Konkrete Tipps für den Anfang
Christoph Till hat zwei Handlungsempfehlungen, um die Zusammenarbeit zu verbessern. «Der erste Tipp: in regelmässigen
zeitlichen Abständen im Kollegium Informationen, Material, Ideen und Empfehlungen bezüglich der sprachauffälligen Kinder austauschen.» Den zweiten Tipp bezieht Till auf die Ängste: «In der Fachliteratur wird empfohlen, einmal – und sei es nur für zehn Minuten – die Rollen miteinander zu tauschen. Das heisst, dass beispielsweise die Logopädin Aufgaben im Unterricht übernimmt und der Schulische Heilpädagoge oder die Klassenlehrperson therapeutische Aufgaben.» Dieses kleine Experiment öffne die Augen dafür, was die Kolleginnen und Kollegen leisten und welche Kompetenzen von ihnen verlangt werden, und fördere damit den gegenseitigen Respekt vor der Verantwortung, welche die jeweilige Fachperson trage. «Wenn man anschliessend wieder in die gewohnten Rollen zurückkehrt, wird man die künftige Zusammenarbeit mit einer grösseren Offenheit und einem besseren Verständnis für die anderen Fachpersonen planen können», ist Till überzeugt.

Wie geht es jetzt weiter?
«Als Nächstes werden wir die Daten zum Kanton Bern bereinigen und auswerten.
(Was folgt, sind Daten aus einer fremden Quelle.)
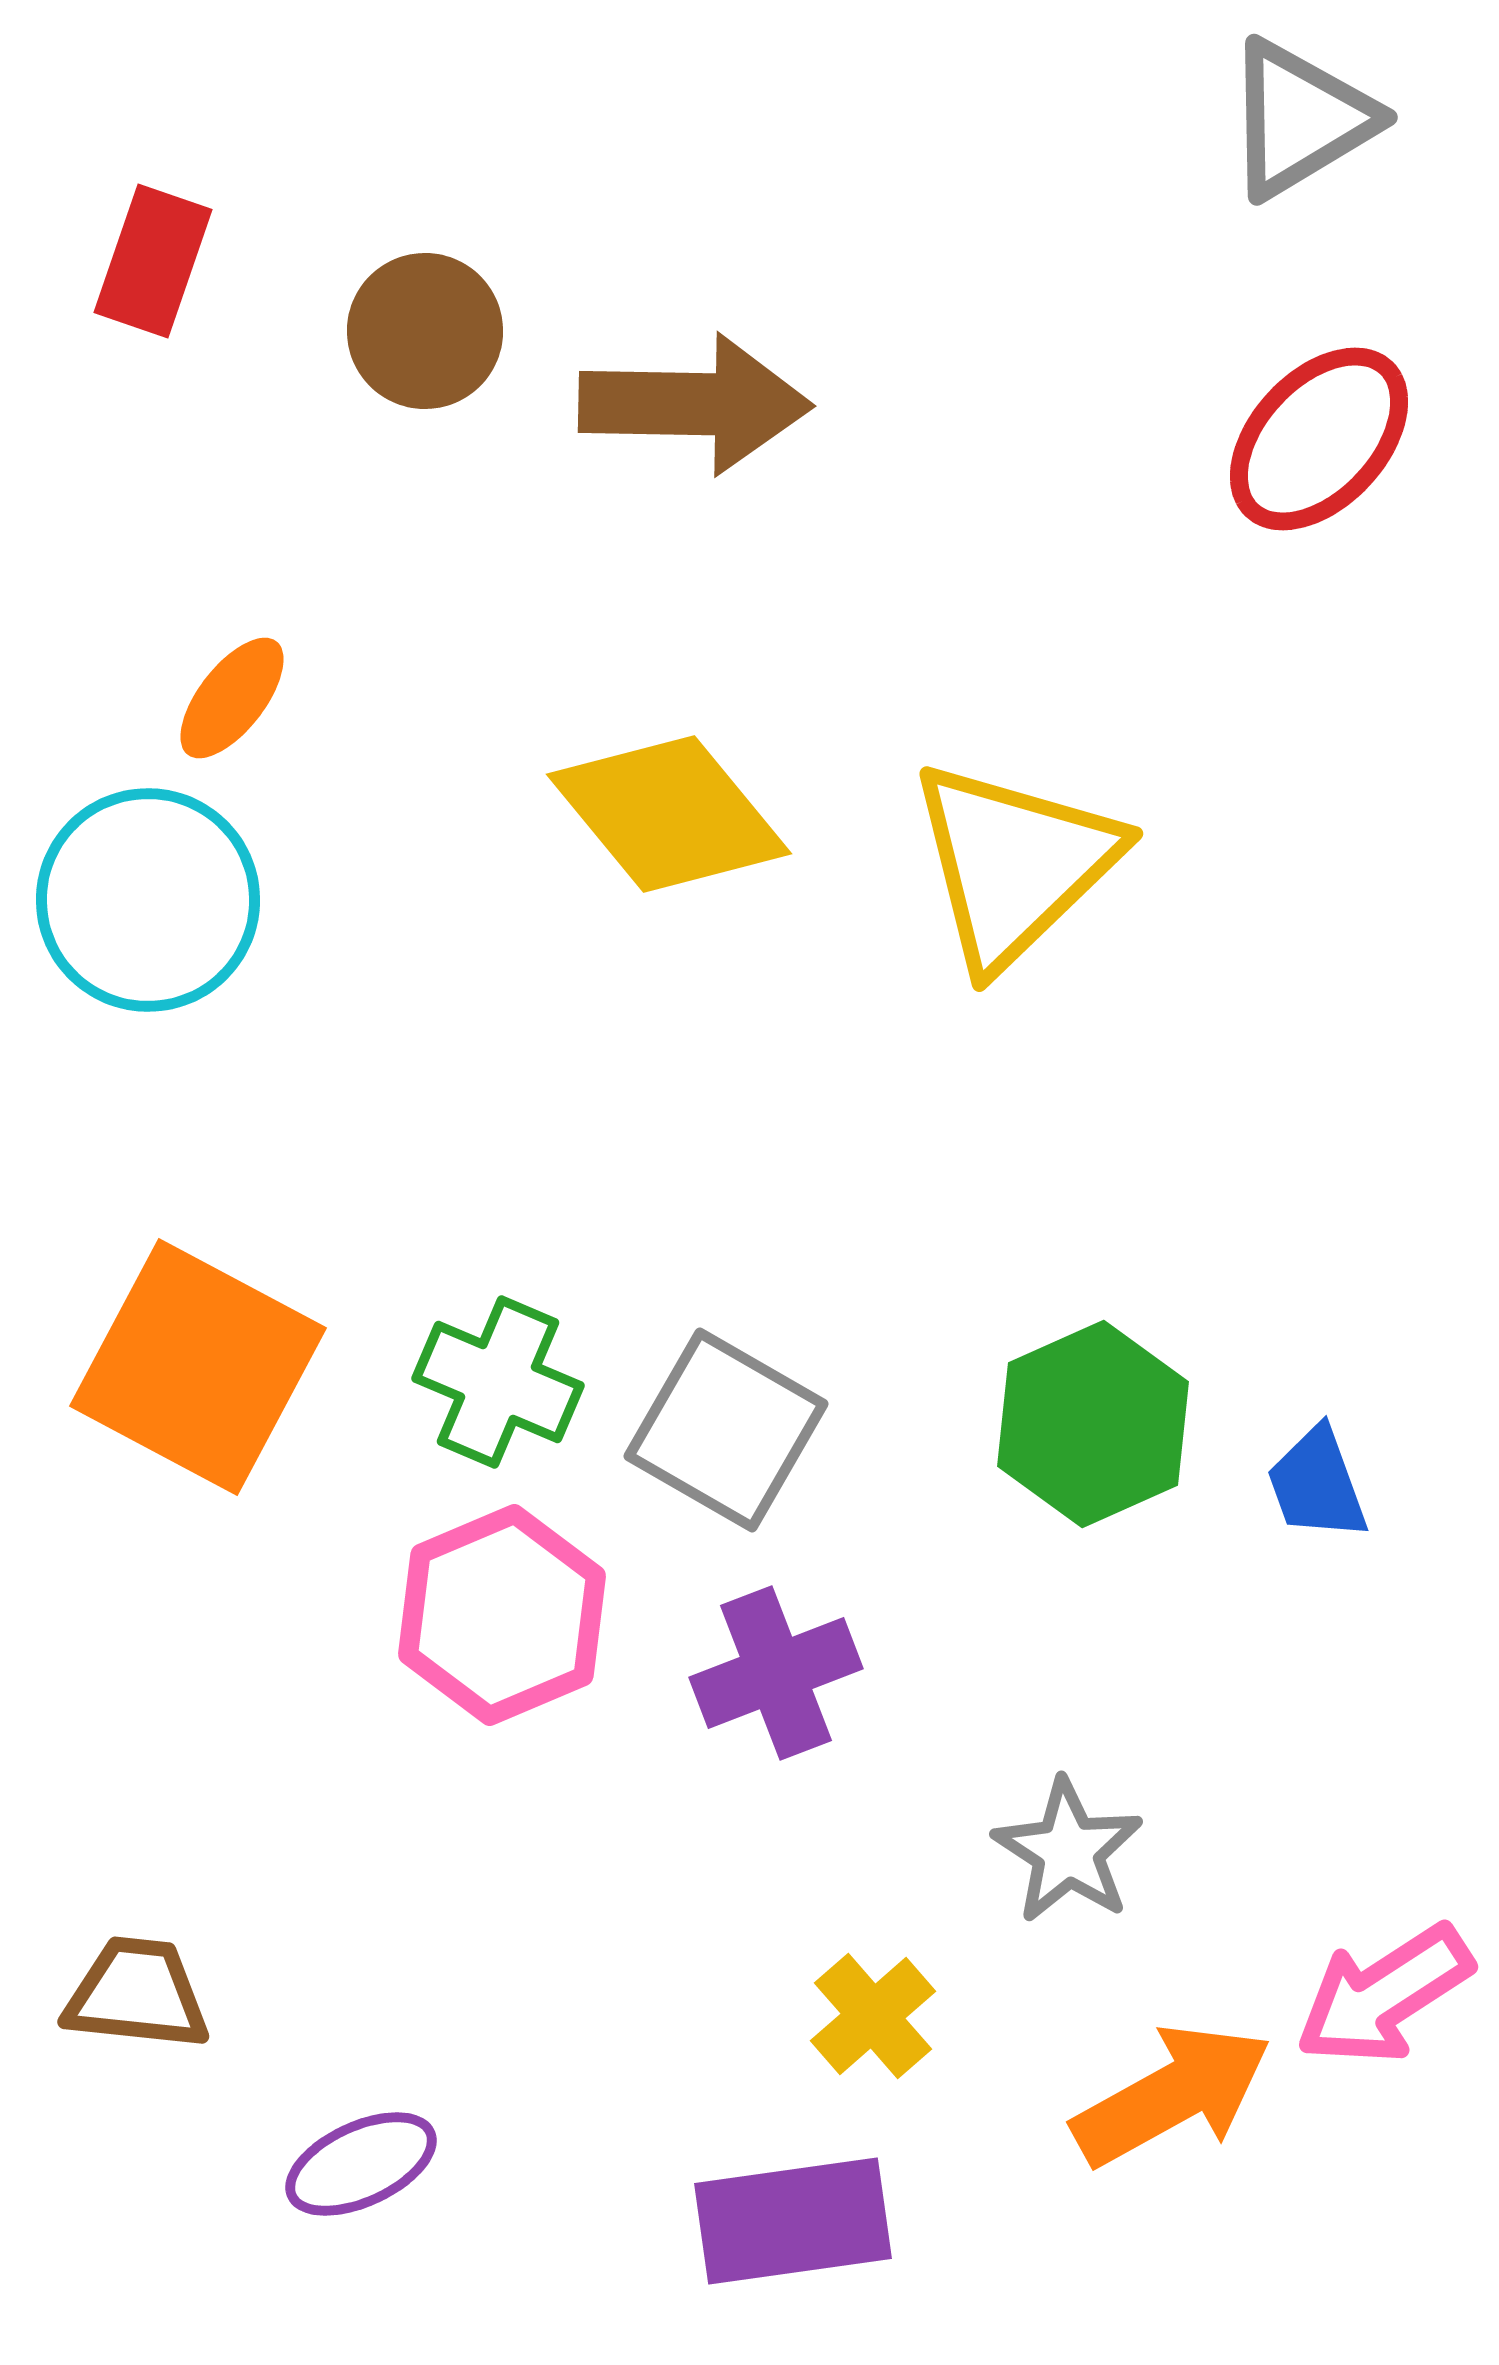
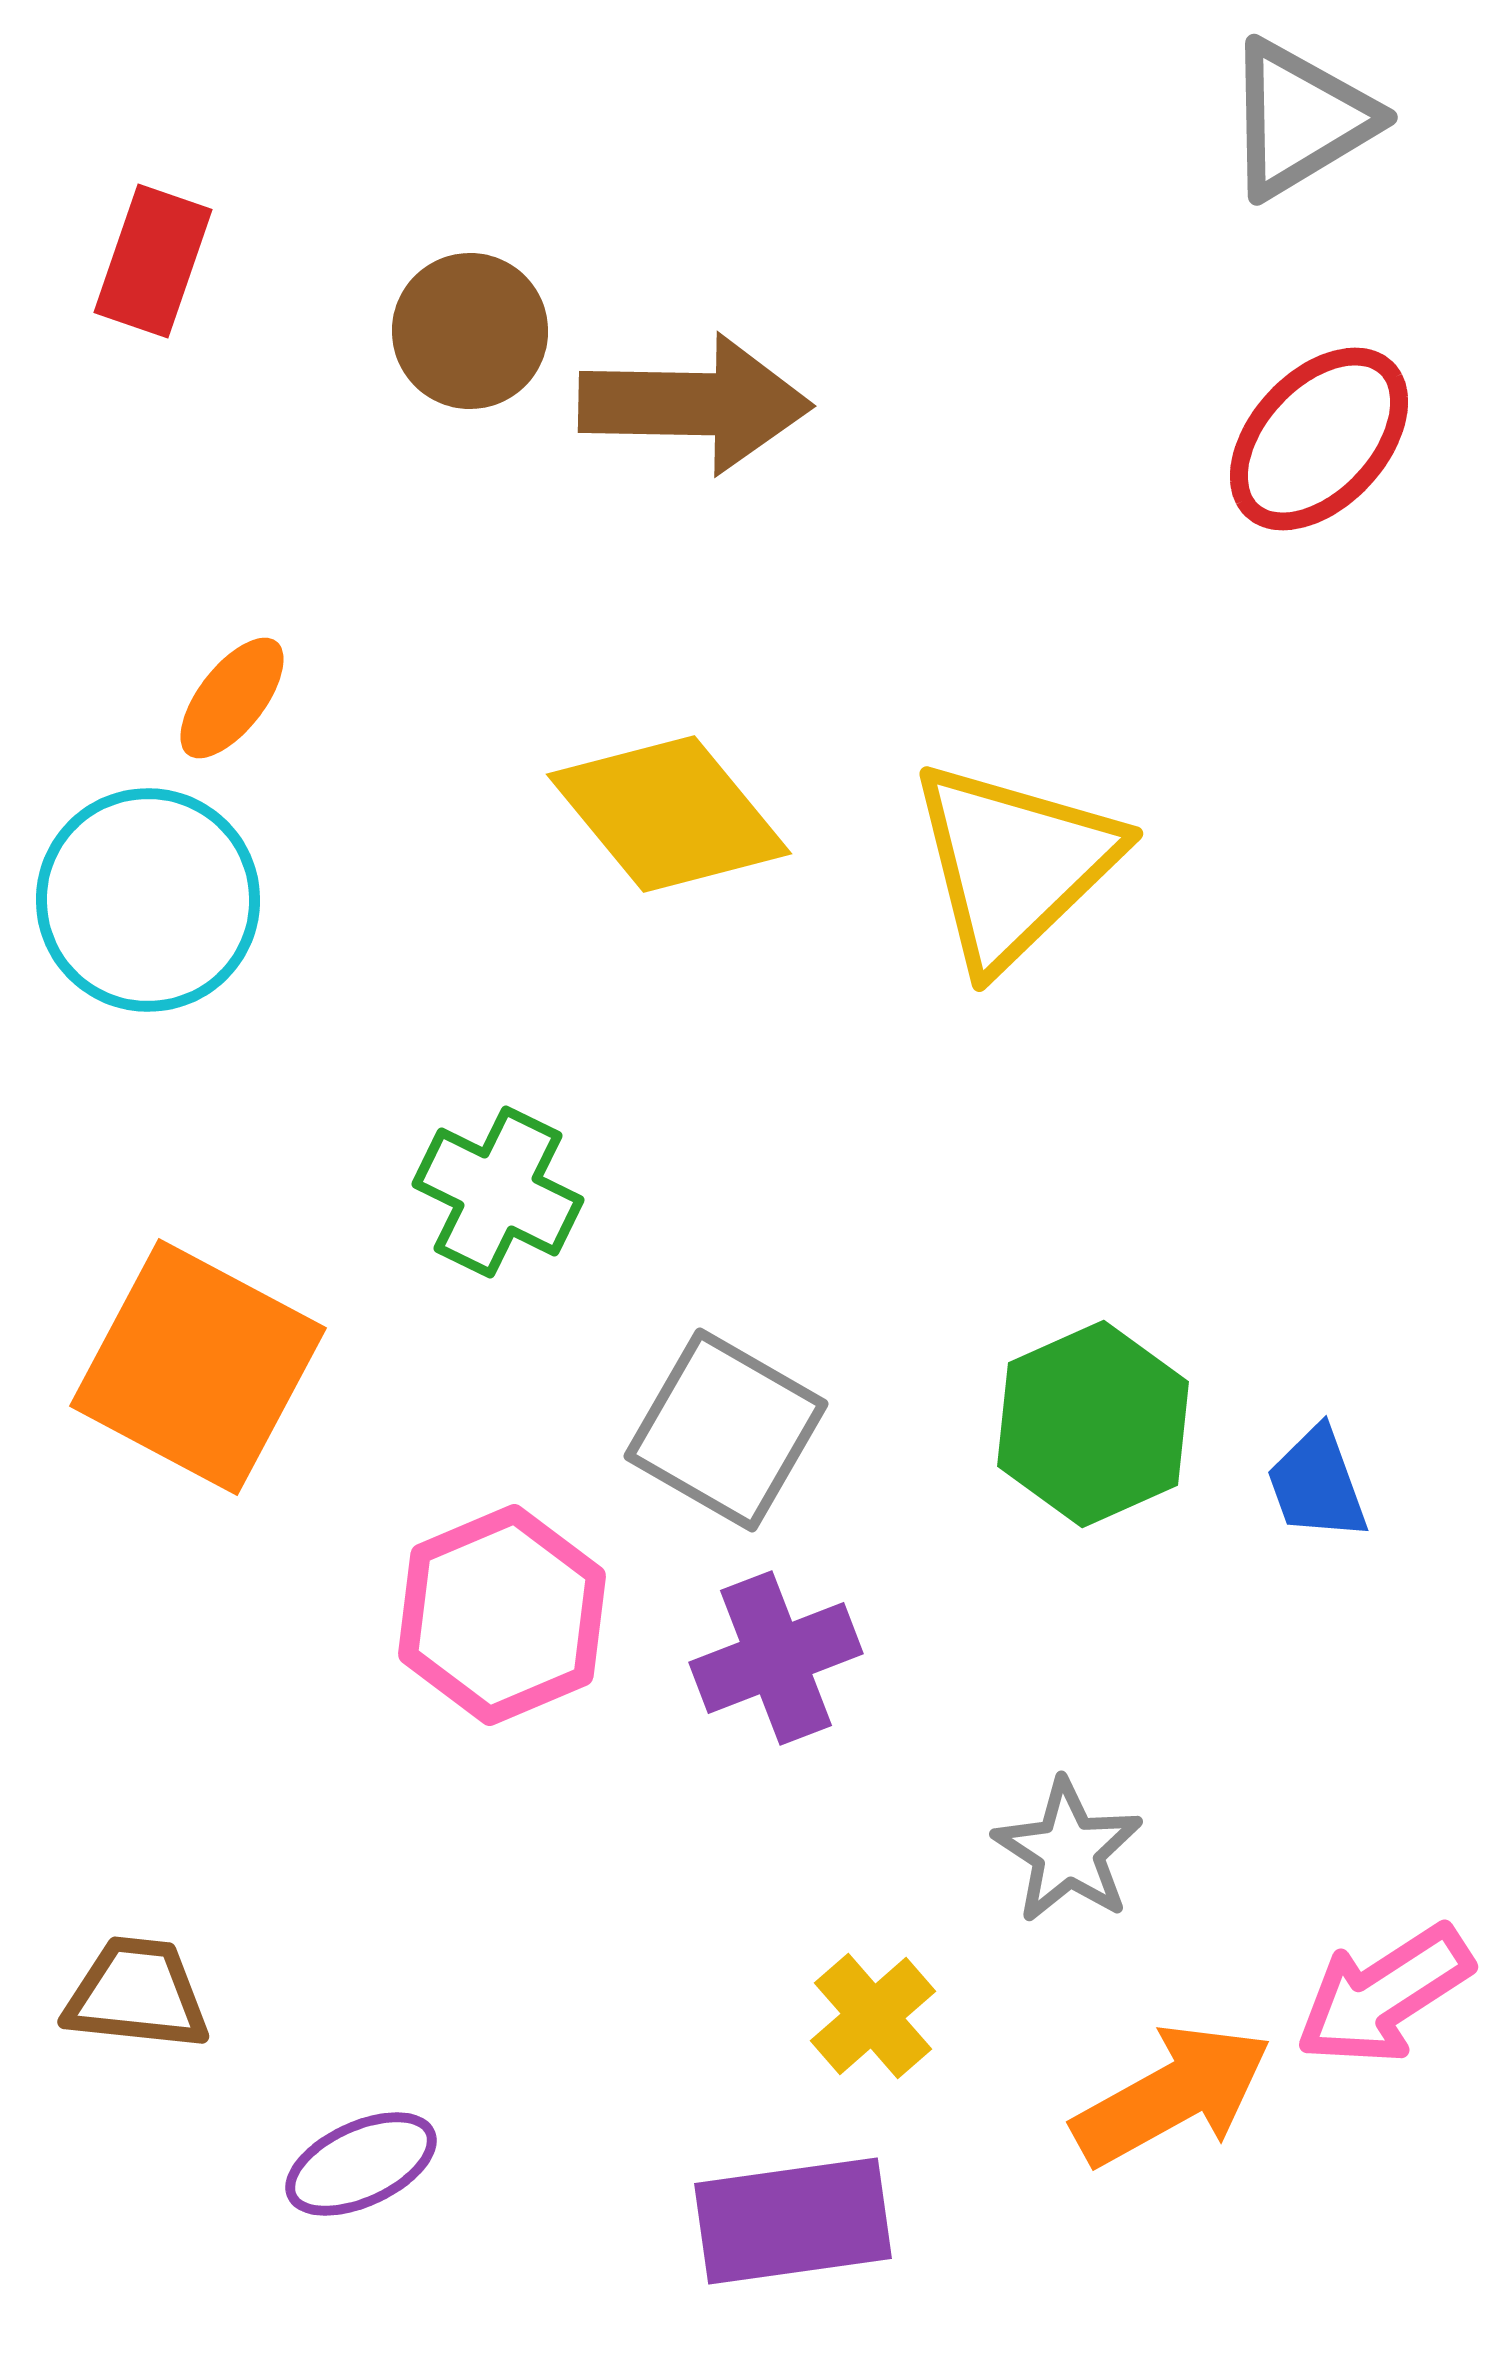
brown circle: moved 45 px right
green cross: moved 190 px up; rotated 3 degrees clockwise
purple cross: moved 15 px up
Das wird uns eine Zeit lang beschäftigen. Die Ergebnisse dieser Auswertungen werden in mehreren Publikationen veröffentlicht. Auf Basis der Untersuchungsergebnisse möchte die PHBern ein Zusammenarbeitskonzept für Lehrpersonen, Schulische Heilpädagogen und Logopädinnen entwickeln und auch erproben. «Dies wird wahrscheinlich zunächst einmal in einem kleineren Rahmen geschehen, mit ein bis zwei Projekt- schulen. Bewährt sich das Zusammenarbeitskonzept, kann es auch im grösseren Rahmen umgesetzt und wissenschaftlich evaluiert werden. Diese Vorhaben werden mich wohl die nächsten Jahre beschäftigen», weiss Christoph Till. Sobald aus dem Projekt eine Weiterbildung entsteht, wird die PHBern das Zielpublikum darüber informieren.